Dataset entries
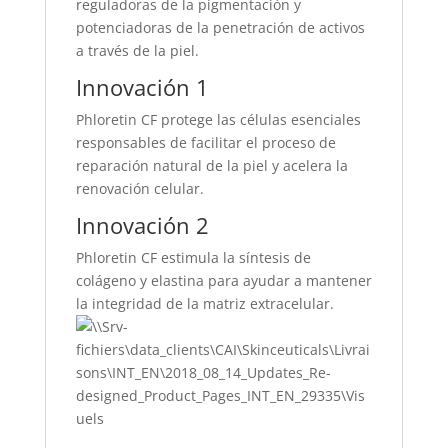
reguladoras de la pigmentación y
potenciadoras de la penetración de activos
a través de la piel.
Innovación 1
Phloretin CF protege las células esenciales
responsables de facilitar el proceso de
reparación natural de la piel y acelera la
renovación celular.
Innovación 2
Phloretin CF estimula la síntesis de
colágeno y elastina para ayudar a mantener
la integridad de la matriz extracelular.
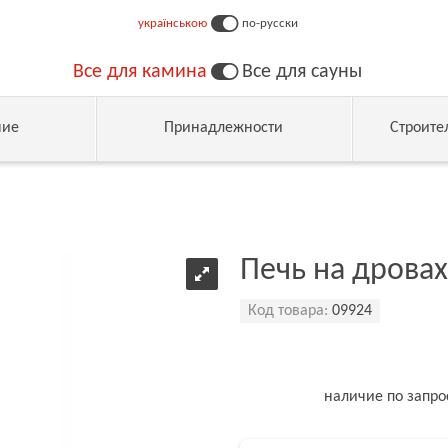
українською
по-русски
Все для камина
Все для сауны
ние
Принадлежности
Строите
Печь на дровах
Код товара:
09924
наличие по запро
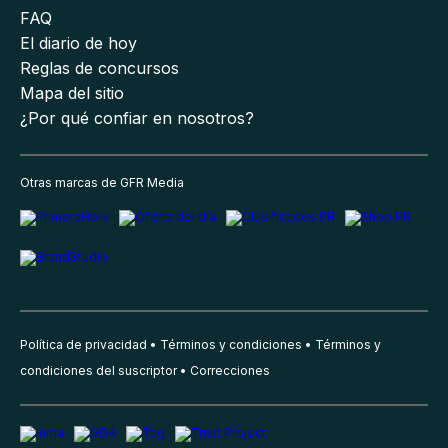
FAQ
El diario de hoy
Reglas de concursos
Mapa del sitio
¿Por qué confiar en nosotros?
Otras marcas de GFR Media
Política de privacidad
Términos y condiciones
Términos y
condiciones del suscriptor
Correcciones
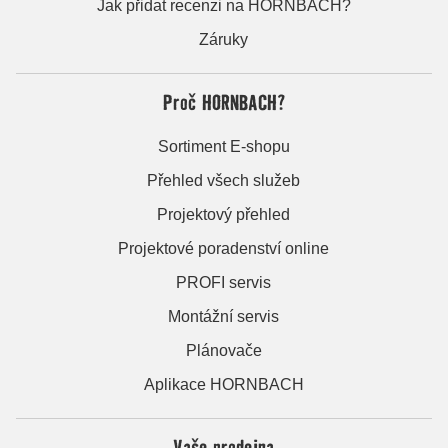
Jak přidat recenzi na HORNBACH?
Záruky
Proč HORNBACH?
Sortiment E-shopu
Přehled všech služeb
Projektový přehled
Projektové poradenství online
PROFI servis
Montážní servis
Plánovače
Aplikace HORNBACH
Vaše prodejna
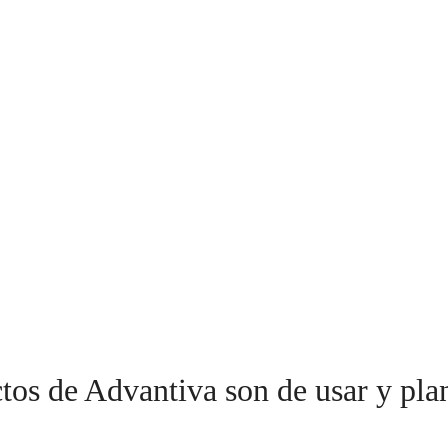
tos de Advantiva son de usar y pla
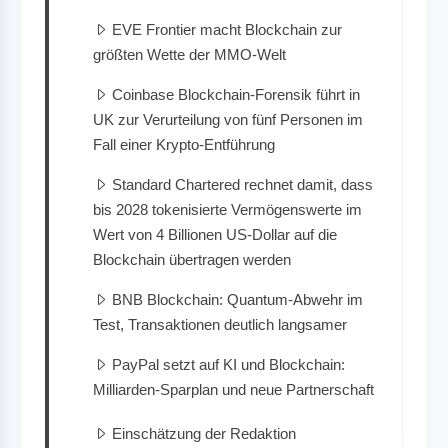
EVE Frontier macht Blockchain zur
größten Wette der MMO-Welt
Coinbase Blockchain-Forensik führt in
UK zur Verurteilung von fünf Personen im
Fall einer Krypto-Entführung
Standard Chartered rechnet damit, dass
bis 2028 tokenisierte Vermögenswerte im
Wert von 4 Billionen US-Dollar auf die
Blockchain übertragen werden
BNB Blockchain: Quantum-Abwehr im
Test, Transaktionen deutlich langsamer
PayPal setzt auf KI und Blockchain:
Milliarden-Sparplan und neue Partnerschaft
Einschätzung der Redaktion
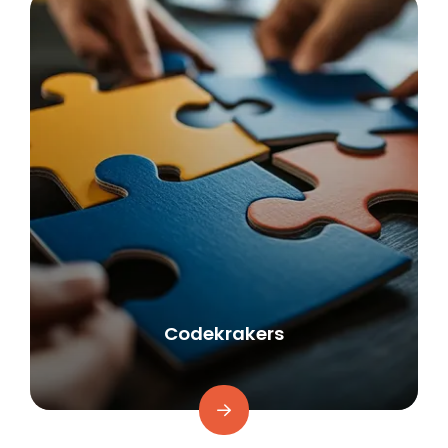
Codekrakers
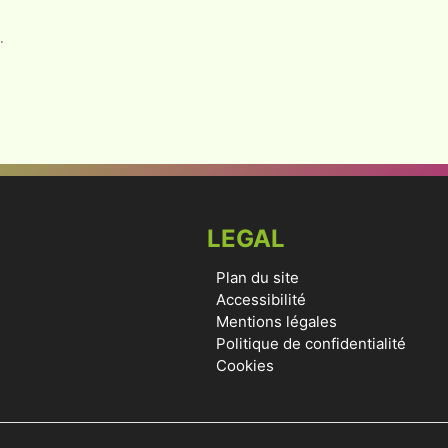
.
LEGAL
Plan du site
Accessibilité
Mentions légales
Politique de confidentialité
Cookies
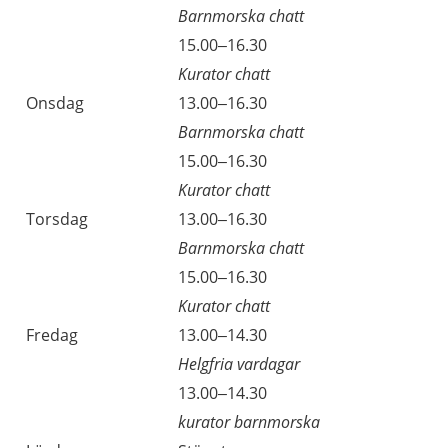
Barnmorska chatt
Tisdag
15.00–16.30
Kurator chatt
Onsdag
13.00–16.30
Barnmorska chatt
Onsdag
15.00–16.30
Kurator chatt
Torsdag
13.00–16.30
Barnmorska chatt
Torsdag
15.00–16.30
Kurator chatt
Fredag
13.00–14.30
Helgfria vardagar
Fredag
13.00–14.30
kurator barnmorska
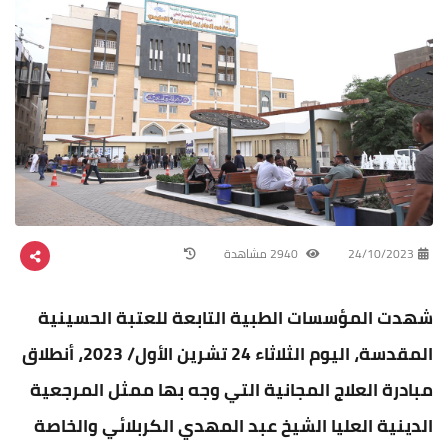
24/10/2023
2940 مشاهدة
شهدت المؤسسات الطبية التابعة للعتبة الحسينية
المقدسة، اليوم الثلاثاء 24 تشرين الأول/ 2023، أنطلاق
مبادرة العلاج المجانية التي وجه بها ممثل المرجعية
الدينية العليا الشيخ عبد المهدي الكربلائي والخاصة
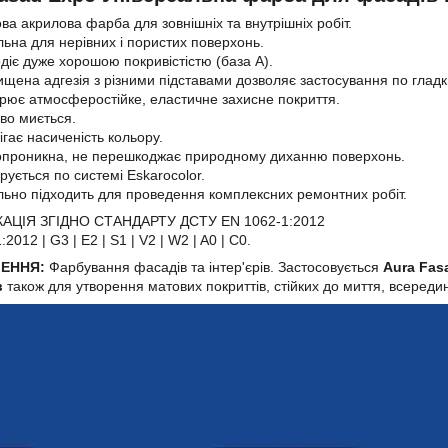
ва акрилова фарба для зовнішніх та внутрішніх робіт.
льна для нерівних і пористих поверхонь.
діє дуже хорошою покривістістю (база А).
ищена адгезія з різними підставами дозволяє застосування по глад
рює атмосферостійке, еластичне захисне покриття.
во миється.
ігає насиченість кольору.
проникна, не перешкоджає природному диханню поверхонь.
рується по системі Eskarocolor.
льно підходить для проведення комплексних ремонтних робіт.
АЦІЯ ЗГІДНО СТАНДАРТУ ДСТУ EN 1062-1:2012
2012 | G3 | E2 | S1 | V2 | W2 | A0 | С0.
ЕННЯ:
Фарбування фасадів та інтер'єрів. Застосовується
Aura Fas
в
також для утворення матових покриттів, стійких до миття, всередині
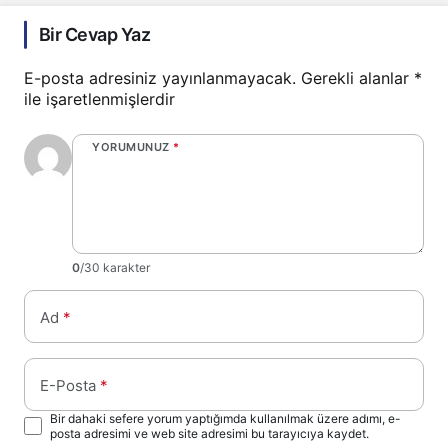
Bir Cevap Yaz
E-posta adresiniz yayınlanmayacak.
Gerekli alanlar
*
ile işaretlenmişlerdir
YORUMUNUZ
*
0
/30 karakter
Ad
*
E-Posta
*
Bir dahaki sefere yorum yaptığımda kullanılmak üzere adımı, e-
posta adresimi ve web site adresimi bu tarayıcıya kaydet.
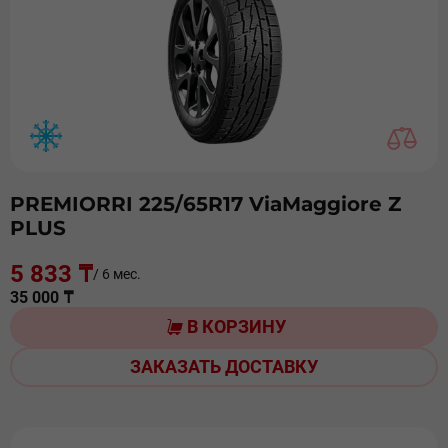
PREMIORRI 225/65R17 ViaMaggiоre Z
PLUS
5 833 ₸
/ 6 мес.
35 000 ₸
В КОРЗИНУ
ЗАКАЗАТЬ ДОСТАВКУ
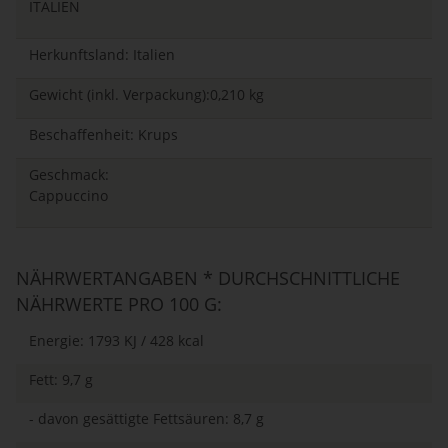
ITALIEN
Herkunftsland: Italien
Gewicht (inkl. Verpackung):0,210 kg
Beschaffenheit: Krups
Geschmack:
Cappuccino
NÄHRWERTANGABEN * DURCHSCHNITTLICHE
NÄHRWERTE PRO 100 G:
Energie: 1793 KJ / 428 kcal
Fett: 9,7 g
- davon gesättigte Fettsäuren: 8,7 g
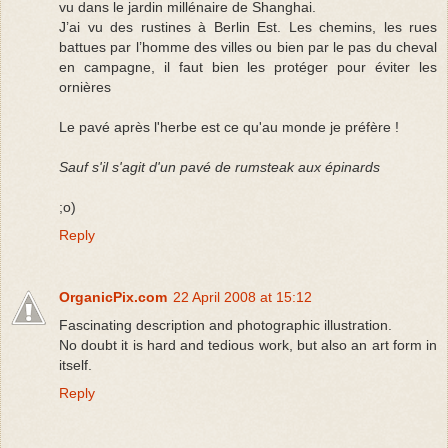
vu dans le jardin millénaire de Shanghai.
J’ai vu des rustines à Berlin Est. Les chemins, les rues
battues par l’homme des villes ou bien par le pas du cheval
en campagne, il faut bien les protéger pour éviter les
ornières
Le pavé après l'herbe est ce qu'au monde je préfère !
Sauf s'il s'agit d'un pavé de rumsteak aux épinards
;o)
Reply
OrganicPix.com
22 April 2008 at 15:12
Fascinating description and photographic illustration.
No doubt it is hard and tedious work, but also an art form in
itself.
Reply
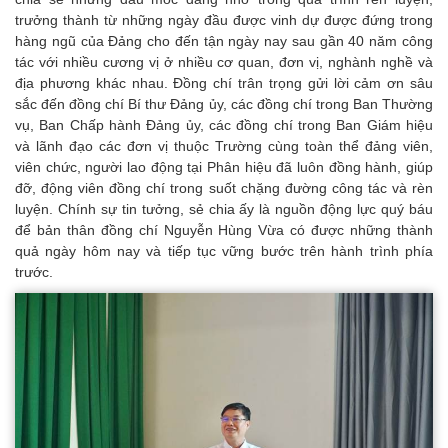
trưởng thành từ những ngày đầu được vinh dự được đứng trong
hàng ngũ của Đảng cho đến tận ngày nay sau gần 40 năm công
tác với nhiều cương vị ở nhiều cơ quan, đơn vị, nghành nghề và
địa phương khác nhau. Đồng chí trân trọng gửi lời cảm ơn sâu
sắc đến đồng chí Bí thư Đảng ủy, các đồng chí trong Ban Thường
vụ, Ban Chấp hành Đảng ủy, các đồng chí trong Ban Giám hiệu
và lãnh đạo các đơn vị thuộc Trường cùng toàn thể đảng viên,
viên chức, người lao động tại Phân hiệu đã luôn đồng hành, giúp
đỡ, động viên đồng chí trong suốt chặng đường công tác và rèn
luyện. Chính sự tin tưởng, sẻ chia ấy là nguồn động lực quý báu
để bản thân đồng chí Nguyễn Hùng Vừa có được những thành
quả ngày hôm nay và tiếp tục vững bước trên hành trình phía
trước.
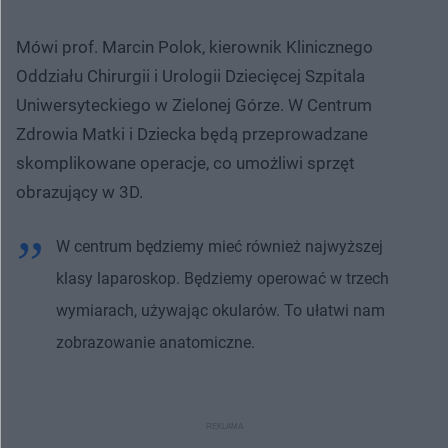
Mówi prof. Marcin Polok, kierownik Klinicznego
Oddziału Chirurgii i Urologii Dziecięcej Szpitala
Uniwersyteckiego w Zielonej Górze. W Centrum
Zdrowia Matki i Dziecka będą przeprowadzane
skomplikowane operacje, co umożliwi sprzęt
obrazujący w 3D.
W centrum będziemy mieć również najwyższej
klasy laparoskop. Będziemy operować w trzech
wymiarach, używając okularów. To ułatwi nam
zobrazowanie anatomiczne.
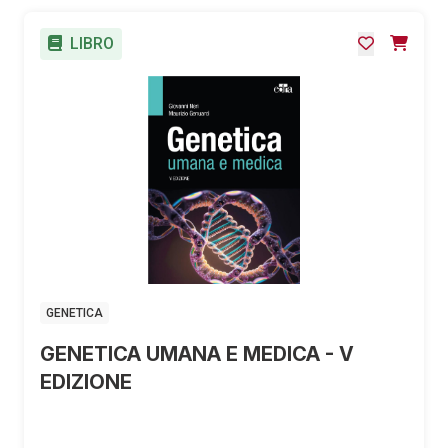
LIBRO
GENETICA
GENETICA UMANA E MEDICA - V
EDIZIONE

Problem details: The data must be printed exactly, image-free.

Your solution:
reguladoras de la pigmentación y
potenciadoras de la penetración de activos
a través de la piel.
Innovación 1
Phloretin CF protege las células esenciales
responsables de facilitar el proceso de
reparación natural de la piel y acelera la
renovación celular.
Innovación 2
Phloretin CF estimula la síntesis de
colágeno y elastina para ayudar a mantener
la integridad de la matriz extracelular.
українською
по-русски
Все для камина
Все для сауны
ние
Принадлежности
Строите
Печь на дровах
Код товара:
09924
наличие по запро
FAQ
El diario de hoy
Reglas de concursos
Mapa del sitio
¿Por qué confiar en nosotros?
Otras marcas de GFR Media
Política de privacidad
Términos y condiciones
Términos y
condiciones del suscriptor
Correcciones
Jak přidat recenzi na HORNBACH?
Záruky
Proč HORNBACH?
Sortiment E-shopu
Přehled všech služeb
Projektový přehled
Projektové poradenství online
PROFI servis
Montážní servis
Plánovače
Aplikace HORNBACH
Vaše prodejna
tos de Advantiva son de usar y pla
EVE Frontier macht Blockchain zur
größten Wette der MMO-Welt
Coinbase Blockchain-Forensik führt in
UK zur Verurteilung von fünf Personen im
Fall einer Krypto-Entführung
Standard Chartered rechnet damit, dass
bis 2028 tokenisierte Vermögenswerte im
Wert von 4 Billionen US-Dollar auf die
Blockchain übertragen werden
BNB Blockchain: Quantum-Abwehr im
Test, Transaktionen deutlich langsamer
PayPal setzt auf KI und Blockchain:
Milliarden-Sparplan und neue Partnerschaft
Einschätzung der Redaktion
Codekrakers
.
LEGAL
Plan du site
Accessibilité
Mentions légales
Politique de confidentialité
Cookies
Barnmorska chatt
Tisdag
15.00–16.30
Kurator chatt
Onsdag
13.00–16.30
Barnmorska chatt
Onsdag
15.00–16.30
Kurator chatt
Torsdag
13.00–16.30
Barnmorska chatt
Torsdag
15.00–16.30
Kurator chatt
Fredag
13.00–14.30
Helgfria vardagar
Fredag
13.00–14.30
kurator barnmorska
24/10/2023
2940 مشاهدة
شهدت المؤسسات الطبية التابعة للعتبة الحسينية
المقدسة، اليوم الثلاثاء 24 تشرين الأول/ 2023، أنطلاق
مبادرة العلاج المجانية التي وجه بها ممثل المرجعية
الدينية العليا الشيخ عبد المهدي الكربلائي والخاصة
ва акрилова фарба для зовнішніх та внутрішніх робіт.
льна для нерівних і пористих поверхонь.
діє дуже хорошою покривістістю (база А).
ищена адгезія з різними підставами дозволяє застосування по глад
рює атмосферостійке, еластичне захисне покриття.
во миється.
ігає насиченість кольору.
проникна, не перешкоджає природному диханню поверхонь.
рується по системі Eskarocolor.
льно підходить для проведення комплексних ремонтних робіт.
АЦІЯ ЗГІДНО СТАНДАРТУ ДСТУ EN 1062-1:2012
2012 | G3 | E2 | S1 | V2 | W2 | A0 | С0.
ЕННЯ:
Фарбування фасадів та інтер'єрів. Застосовується
Aura Fas
в
також для утворення матових покриттів, стійких до миття, всередині
Bir Cevap Yaz
E-posta adresiniz yayınlanmayacak.
Gerekli alanlar
*
ile işaretlenmişlerdir
YORUMUNUZ
*
0
/30 karakter
Ad
*
E-Posta
*
Bir dahaki sefere yorum yaptığımda kullanılmak üzere adımı, e-
posta adresimi ve web site adresimi bu tarayıcıya kaydet.
PREMIORRI 225/65R17 ViaMaggiоre Z
PLUS
5 833 ₸
/ 6 мес.
35 000 ₸
В КОРЗИНУ
ЗАКАЗАТЬ ДОСТАВКУ
ITALIEN
Herkunftsland: Italien
Gewicht (inkl. Verpackung):0,210 kg
Beschaffenheit: Krups
Geschmack:
Cappuccino
NÄHRWERTANGABEN * DURCHSCHNITTLICHE
NÄHRWERTE PRO 100 G:
Energie: 1793 KJ / 428 kcal
Fett: 9,7 g
- davon gesättigte Fettsäuren: 8,7 g
vu dans le jardin millénaire de Shanghai.
J’ai vu des rustines à Berlin Est. Les chemins, les rues
battues par l’homme des villes ou bien par le pas du cheval
en campagne, il faut bien les protéger pour éviter les
ornières
Le pavé après l'herbe est ce qu'au monde je préfère !
Sauf s'il s'agit d'un pavé de rumsteak aux épinards
;o)
Reply
OrganicPix.com
22 April 2008 at 15:12
Fascinating description and photographic illustration.
No doubt it is hard and tedious work, but also an art form in
itself.
Reply
trưởng thành từ những ngày đầu được vinh dự được đứng trong
hàng ngũ của Đảng cho đến tận ngày nay sau gần 40 năm công
tác với nhiều cương vị ở nhiều cơ quan, đơn vị, nghành nghề và
địa phương khác nhau. Đồng chí trân trọng gửi lời cảm ơn sâu
sắc đến đồng chí Bí thư Đảng ủy, các đồng chí trong Ban Thường
vụ, Ban Chấp hành Đảng ủy, các đồng chí trong Ban Giám hiệu
và lãnh đạo các đơn vị thuộc Trường cùng toàn thể đảng viên,
viên chức, người lao động tại Phân hiệu đã luôn đồng hành, giúp
đỡ, động viên đồng chí trong suốt chặng đường công tác và rèn
luyện. Chính sự tin tưởng, sẻ chia ấy là nguồn động lực quý báu
để bản thân đồng chí Nguyễn Hùng Vừa có được những thành
quả ngày hôm nay và tiếp tục vững bước trên hành trình phía
trước.
Mówi prof. Marcin Polok, kierownik Klinicznego
Oddziału Chirurgii i Urologii Dziecięcej Szpitala
Uniwersyteckiego w Zielonej Górze. W Centrum
Zdrowia Matki i Dziecka będą przeprowadzane
skomplikowane operacje, co umożliwi sprzęt
obrazujący w 3D.
W centrum będziemy mieć również najwyższej
klasy laparoskop. Będziemy operować w trzech
wymiarach, używając okularów. To ułatwi nam
zobrazowanie anatomiczne.
LIBRO
GENETICA
GENETICA UMANA E MEDICA - V
EDIZIONE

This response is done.